SOURCE RECORDS START

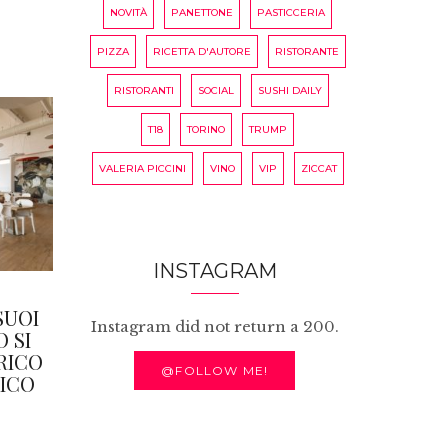
NOVITÀ
PANETTONE
PASTICCERIA
PIZZA
RICETTA D'AUTORE
RISTORANTE
RISTORANTI
SOCIAL
SUSHI DAILY
T18
TORINO
TRUMP
VALERIA PICCINI
VINO
VIP
ZICCAT
INSTAGRAM
SUOI
Instagram did not return a 200.
O SI
ARICO
@FOLLOW ME!
ICO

SOURCE RECORDS END

WORK TO COMPLETE
Only the records, copied exactly and free of pictures, belong in the answer.

ANSWER SECTION
NOVITÀ
PANETTONE
PASTICCERIA
PIZZA
RICETTA D'AUTORE
RISTORANTE
RISTORANTI
SOCIAL
SUSHI DAILY
T18
TORINO
TRUMP
VALERIA PICCINI
VINO
VIP
ZICCAT
INSTAGRAM
SUOI
Instagram did not return a 200.
O SI
ARICO
@FOLLOW ME!
ICO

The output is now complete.